Las lecciones de un sabio
Conocí personalmente a Fernando Lázaro a principios de los setenta, cuando fue profesor mío en la Universidad Autónoma de Madrid, pero su magisterio comenzó mucho antes, cuando (como muchísimos estudiantes) utilicé en el bachillerato los libros de lengua y literatura de que era coautor junto con Evaristo Correa. Eran libros sorprendentemente claros y (para alguien como yo) tenían el atractivo añadido de constituir también una antología de textos clave de las letras españolas: sólo con leer los ejemplos que jalonaban el texto ya disponía uno de un curso de literatura...
En la facultad tuvimos una relación -¿cómo decirlo?- agridulce. Tuve la mala suerte de que en mi curso Fernando Lázaro impartiera la asignatura de Gramática Generativa, disciplina que él contribuyó a introducir en España, pero que no era el terreno literario y filológico en el que él se sentía más a gusto. No era un profesor fácil, con su carácter tonante, pero quizás tampoco éramos alumnos fáciles. Fuera del marco estricto de la clase, tuvimos un contacto más fluido: por aquel entonces dirimíamos en una publicación de los estudiantes, Módulo 3, algunos problemas que nos preocupaban, como el futuro del estructuralismo, y ahí encontré en él (por entonces director del departamento, y por tanto responsable último de la publicación) una mirada atenta y un consejo muy certero. Debo al Lázaro de aquel momento la conciencia de estar inmerso en una tradición de estudios lingüísticos, tradición que palpé cuando Roman Jacobson visitó Madrid y él nos propició una entrevista con ese mito viviente.
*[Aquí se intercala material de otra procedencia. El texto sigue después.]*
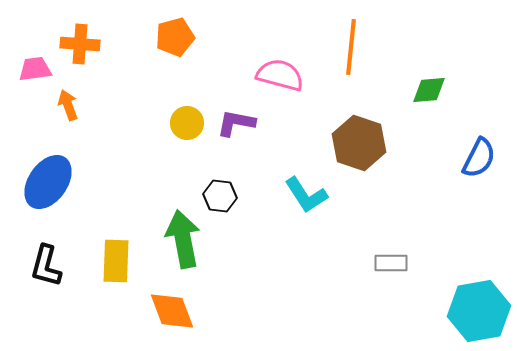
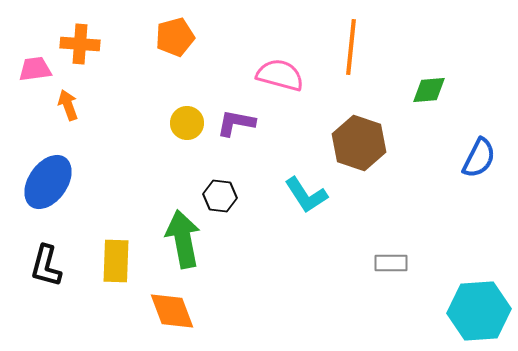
cyan hexagon: rotated 6 degrees clockwise
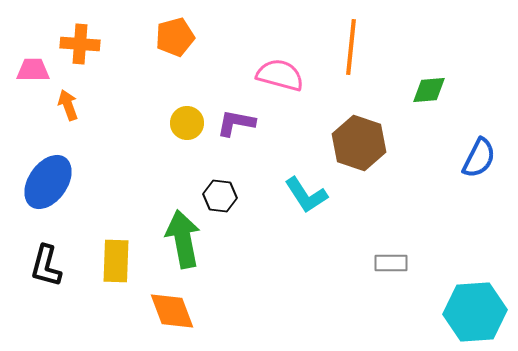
pink trapezoid: moved 2 px left, 1 px down; rotated 8 degrees clockwise
cyan hexagon: moved 4 px left, 1 px down
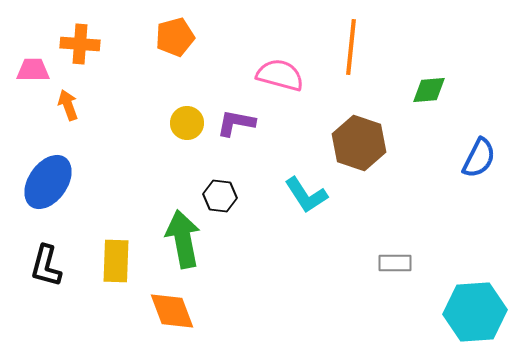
gray rectangle: moved 4 px right
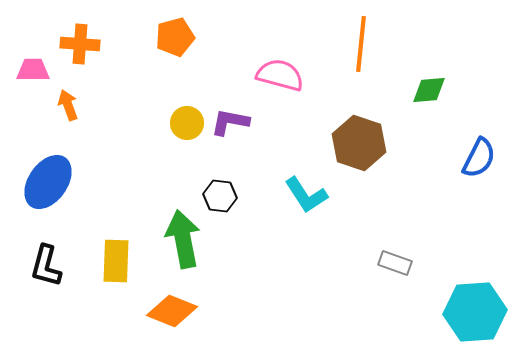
orange line: moved 10 px right, 3 px up
purple L-shape: moved 6 px left, 1 px up
gray rectangle: rotated 20 degrees clockwise
orange diamond: rotated 48 degrees counterclockwise
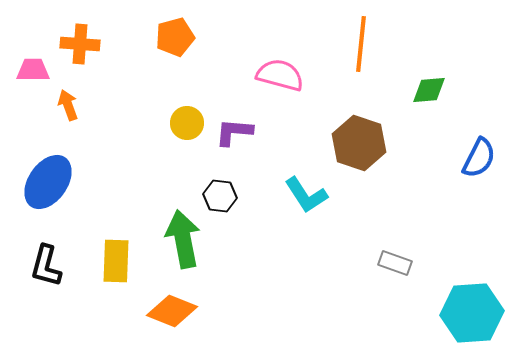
purple L-shape: moved 4 px right, 10 px down; rotated 6 degrees counterclockwise
cyan hexagon: moved 3 px left, 1 px down
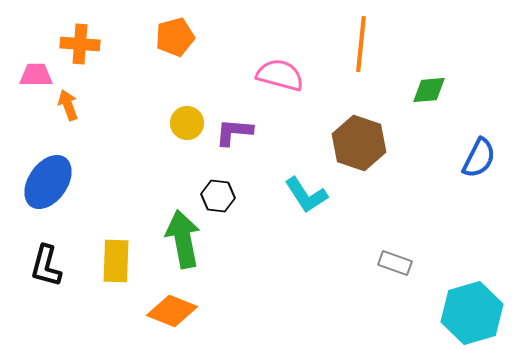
pink trapezoid: moved 3 px right, 5 px down
black hexagon: moved 2 px left
cyan hexagon: rotated 12 degrees counterclockwise
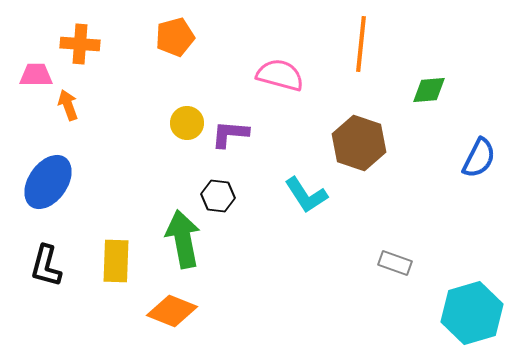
purple L-shape: moved 4 px left, 2 px down
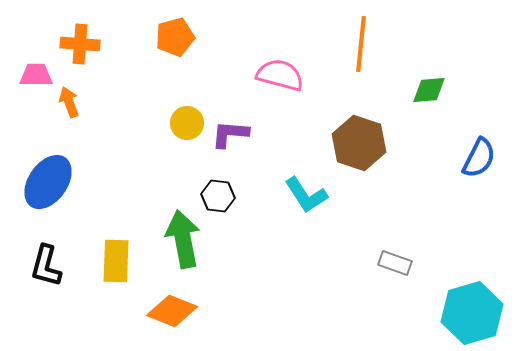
orange arrow: moved 1 px right, 3 px up
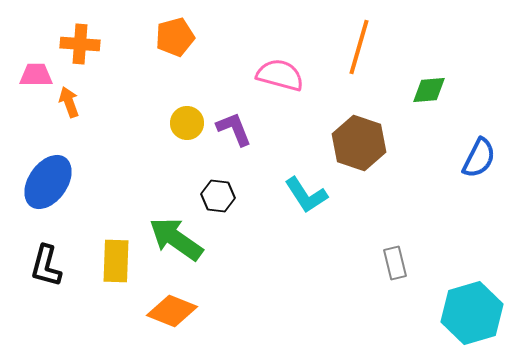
orange line: moved 2 px left, 3 px down; rotated 10 degrees clockwise
purple L-shape: moved 4 px right, 5 px up; rotated 63 degrees clockwise
green arrow: moved 7 px left; rotated 44 degrees counterclockwise
gray rectangle: rotated 56 degrees clockwise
Acabada la carrera, tuvimos contactos esporádicos, pero con frecuencia fructíferos: me preguntaba qué hacía, se lo iba contando y me daba una pista, un comentario, que siempre me servían. En alguna ocasión llevó su influencia a distancia al terreno público de reseñar una obra mía. En 1994 o 1995 nos vimos más con motivo de la versión en CD-ROM del Diccionario de la Academia, institución que él entonces dirigía. Recuerdo que, cuando el programa estaba aún en pruebas, fue el primero de la docta casa en sacar partido de la herramienta para preguntar: "Oiga, Millán: ¿cuántas palabras le salen terminadas en -t?".
Le vi por última vez hace poco, en la inauguración del curso de las academias, donde impartió la última lección que yo le oí, sobre literatura picaresca. Al llegar al episodio del testarazo de Lázaro de Tormes sobre el Toro de Guisando no pudo resistirse, y le tildó de "verraco berroqueño". Al despedirnos se lo señalé: "¡Vaya aliteración, don Fernando!", y a él le gustó ver que la había cazado. Sólo hoy me doy cuenta de que el concepto de aliteración, como otras muchas cosas, lo había aprendido de él...
José Antonio Millán es escritor y editor digital.